Così come gli schiaffi, anche i regali sembrano non essere stati frequentissimi nella famiglia Facchinetti. «Questo perché i figli non si accontentano mai», replica Roby. Francesco però ha un’altra versione: «Al di là delle apparenze, sono cresciuto in una situazione normale. I miei mi hanno insegnato a lavorare per ottenere le cose che volevo. È stata una fortuna». Tra quello che non ha avuto: il motorino, le vacanze pagate, la macchina. La sua prima è stata una Tipo rossa. E oggi che è a sua volta papà, si rivede simile al suo? «Lui è un rivoluzionario: ha dedicato la vita alla musica. Io sono diverso, non ho una passione così grande... ma so anche di non essere talentuoso come lui». Roby «è più artista, vive di correnti, è sempre in movimento, ama la vita fuori casa. Io sono più metodico, devo svegliarmi alla stessa ora, mangiare alla stessa ora...». Il padre sospira: «Insomma, non vedo che hai questa vita proprio così ordinata...». «Ecco, ci sono i preconcetti in famiglia, figurati fuori», riprende Francesco, certo di avere un’esistenza molto più normale di quella del padre.
Che, in parte, conferma: «Per me la musica è sempre stata tutto. Da ragazzino interrompevo le partite di pallone perché dovevo andare casa a suonare». Ha messo in secondo piano anche la sua famiglia? «Ho sempre cercato un equilibrio, ma forse ci sono riuscito solo ultimamente. Per anni ho vissuto con un grande squilibrio tra il mio lavoro e la famiglia. È un rammarico». Tornando indietro «avrei dovuto dire: ho messo al mondo dei figli, devo dare loro le giuste attenzioni. Invece il 90 per cento del mio tempo era per il lavoro.

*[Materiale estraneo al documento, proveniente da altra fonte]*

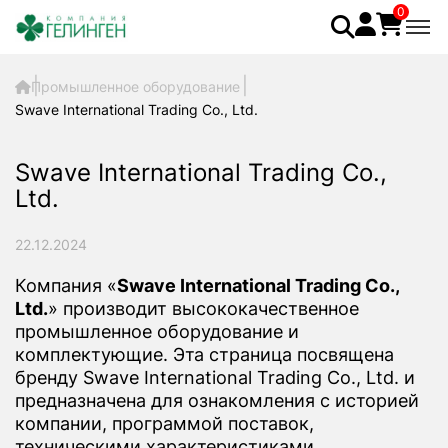
0
Промышленное оборудование
Swave International Trading Co., Ltd.
Swave International Trading Co.,
Ltd.
22.12.2024
Компания «
Swave International Trading Co.,
Ltd.
» производит высококачественное
промышленное оборудование и
комплектующие. Эта страница посвящена
бренду Swave International Trading Co., Ltd. и
предназначена для ознакомления с историей
компании, программой поставок,
техническими характеристиками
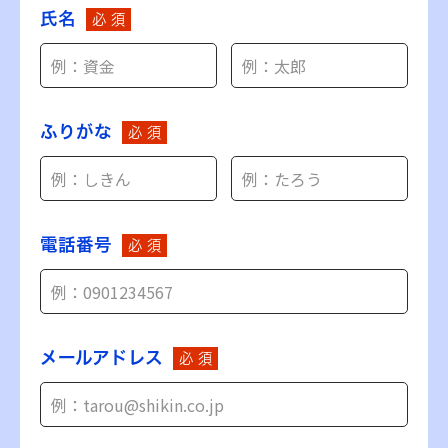
氏名
必 須
ふりがな
必 須
電話番号
必 須
メールアドレス
必 須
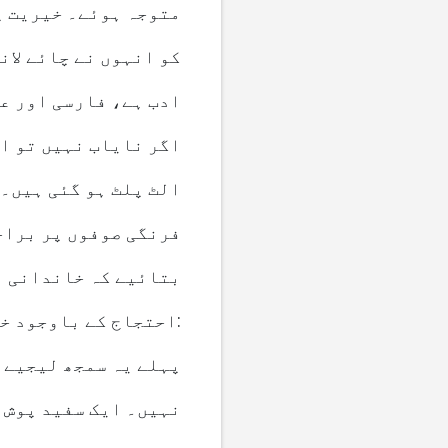
متوجہ ہوئے۔ خیریت پ
کو انہوں نے چائے لان
ادب ہے، فارسی اور عر
اگر نایاب نہیں تو ا
الٹ پلٹ ہو گئی ہیں۔ 
فرنگی صوفوں پر براجم
بتائیے کہ خاندانی ان
احتجاج کے باوجود خود چینک سے ہماری پیالیوں میں انڈیلی! پھر گویا ہوئے:
پہلے یہ سمجھ لیجیے 
نہیں۔ ایک سفید پوش ب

E oggi un po’ di rimpianto ce l’ho».
Deve aver fatto comunque un buon lavoro se, al netto di tutto, la stravaganza più grande del figlio sono stati i tatuaggi: «Il primo l’ho fatto a 18 anni, i miei non mi lasciavano». «Ci diceva di aver fatto un nuovo tatuaggio solo al ristorante: sapeva che lì non potevano volare le sedie». Poi gli osserva le braccia ricoperte di disegni e riflette: «A 70 anni magari gli verrà un ripensamento». «A me sembrate strani voi senza tatuaggi, io ormai non mi accorgo più di quanti ne ho». «Ma ce ne accorgiamo noi», replica Roby.

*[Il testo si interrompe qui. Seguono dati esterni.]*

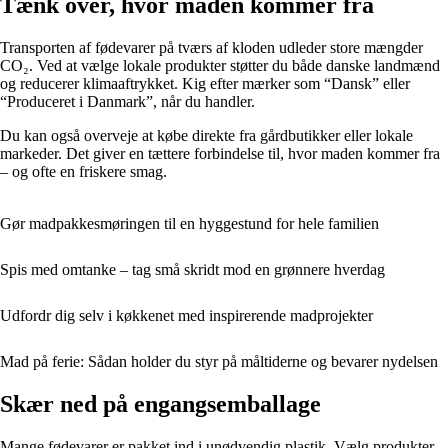
Tænk over, hvor maden kommer fra
Transporten af fødevarer på tværs af kloden udleder store mængder
CO₂. Ved at vælge lokale produkter støtter du både danske landmænd
og reducerer klimaaftrykket. Kig efter mærker som “Dansk” eller
“Produceret i Danmark”, når du handler.
Du kan også overveje at købe direkte fra gårdbutikker eller lokale
markeder. Det giver en tættere forbindelse til, hvor maden kommer fra
– og ofte en friskere smag.
Gør madpakkesmøringen til en hyggestund for hele familien
Spis med omtanke – tag små skridt mod en grønnere hverdag
Udfordr dig selv i køkkenet med inspirerende madprojekter
Mad på ferie: Sådan holder du styr på måltiderne og bevarer nydelsen
Skær ned på engangsemballage
Mange fødevarer er pakket ind i unødvendig plastik. Vælg produkter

Tra loro funziona così, si dicono tutto. Hanno imparato «a non lasciarci nulla dentro e questo fa bene ai rapporti, non solo tra padre e figlio». E poco importa se c’è chi pensa che la vita sia facile in partenza con un padre così... «A parte la parentesi nell’adolescenza, sono sempre stato felice di essere il figlio di Roby Facchinetti: sono stato promosso perché portavo i suoi cd a scuola, quando non ero famoso in discoteca mi facevano entrare perché ero suo figlio. Diffido da chi dice che è difficile essere figlio di una persona famosa». Roby sorride: «Non pochi pensano che lui sia quello che è perché dietro c’è il padre. La verità è che io non ho mai fatto nulla per aiutarlo. Tutto quello che ha, lo deve alla sua fantasia».